Developing new and practical ways to stretch a dollar is nothing new at the library. At the same time that my library, the Cedar Rapids Public Library (Cedar Rapids, Iowa) is moving toward opening our 95,000 square foot main library branch in our city center, we are faced with the ever-present need to reduce costs and raise efficiencies. Gone are the days when we could stand alone in our corner of the block and mind our own business. Progress has happened in our community, we have grown in population and demand, and with this progress comes the need to develop relationships that extend beyond our doors and bring us together with our community partners. The good news is that we are not alone in this.
Often when the library starts looking at what it values and what it would like to achieve with its programming, they find others in the community looking to achieve similar or complementary goals. One example in my library is the Play and Learn program.
The Children’s Services Manager at my library belongs to a group called Children’s Early Learning Initiative (CELI) made up of early childhood educators who gather regularly to discuss various needs and opportunities in the community. This group acts as a valuable resource for peer engagement and provides an opportunity to learn what each organization is working on.
In 2010, the sponsors of Play and Learn of East Central Iowa, which is an organized play group for young children and their caregivers organized by members of CELI, were in need of a site for their weekly program. Thanks to her participation in CELI, our Children’s Services Manager learned of their need and knew the library could help.
The focus of tthis program is the development of children ages birth to pre-school and educating caregivers on the importance of play. This is directly in line with our mission to be passionate advocates for literacy and lifelong learning, and we had space available Now, three times a week, Play and Learn of East Central Iowa brings their early childhood experts to the library
Working with outside organizations and community groups on programs means having a larger impact without increasing the demand on staff and budgets. We can do more when we work together. And it’s usually the case that groups come together because each group has something to offer that the other group needs.

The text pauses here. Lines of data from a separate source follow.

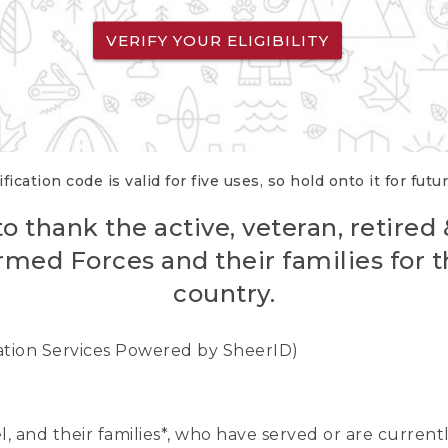
VERIFY YOUR ELIGIBILITY
fication code is valid for five uses, so hold onto it for futu
o thank the active, veteran, retired
rmed Forces and their families for th
country.
cation Services Powered by SheerID)
nel, and their families*, who have served or are curre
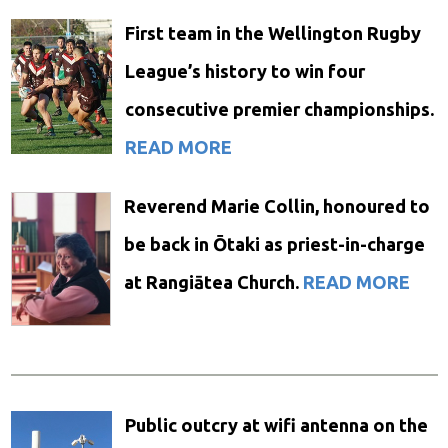
First team in the Wellington Rugby
League’s history to win four
consecutive premier championships.
READ MORE
Reverend Marie Collin, honoured to
be back in Ōtaki as priest-in-charge
at Rangiātea Church.
READ MORE
Public outcry at wifi antenna on the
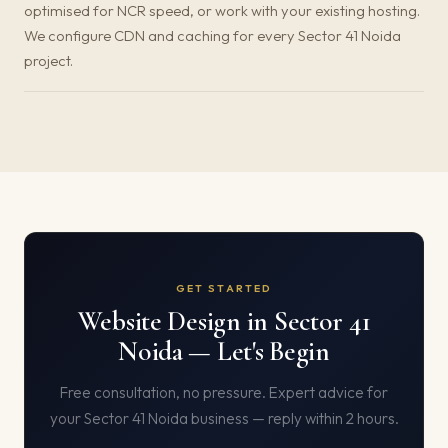
optimised for NCR speed, or work with your existing hosting.
We configure CDN and caching for every Sector 41 Noida
project.
GET STARTED
Website Design in Sector 41
Noida — Let's Begin
Free consultation, no pressure. Expert advice for
your Sector 41 Noida business — reply within 2 hours.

Beyond the strictly monetary value we receive from working with other organizations in the community, we also develop relationships and partnerships with groups who have their own stakeholders and their own interest in the library being successful. I believe that collaboration is one of the best ways a library can align itself with its community partners and develop a fan-base outside of the library’s doors. When times get tough you want as many community partners shouting your value to the powers-that-be as possible. The best way to guarantee their interest is to be their valued partner.
Don’t be afraid to think creatively about your potential partners! It can be astonishing to discover the possibilities for new relationships when you leave your library and start talking to your neighbors.
Some possible collaboration ideas:
- Is your local art museum hosting a new exhibit? Perhaps you could do a program and invite them to your space. We do a story time in the local art museum once a week and they visit our library monthly to do an art program with kids.
- Talk to your local theatre group. Are they doing a performance they would like to promote? Consider inviting them to do a ten minute snippet of the performance in your library. They get promotion and you get free entertainment.
- Does your local credit union offer credit counseling? Invite them in for a series of financial literacy classes.
- Find out what adult education classes are being offered in your community and see if there is a need for additional space. Maybe they could use the library!
The more we talk to our community partners, the more allies we create in the community, and the more allies we have, the greater our odds of winning a tax vote or avoiding a serious budget cut.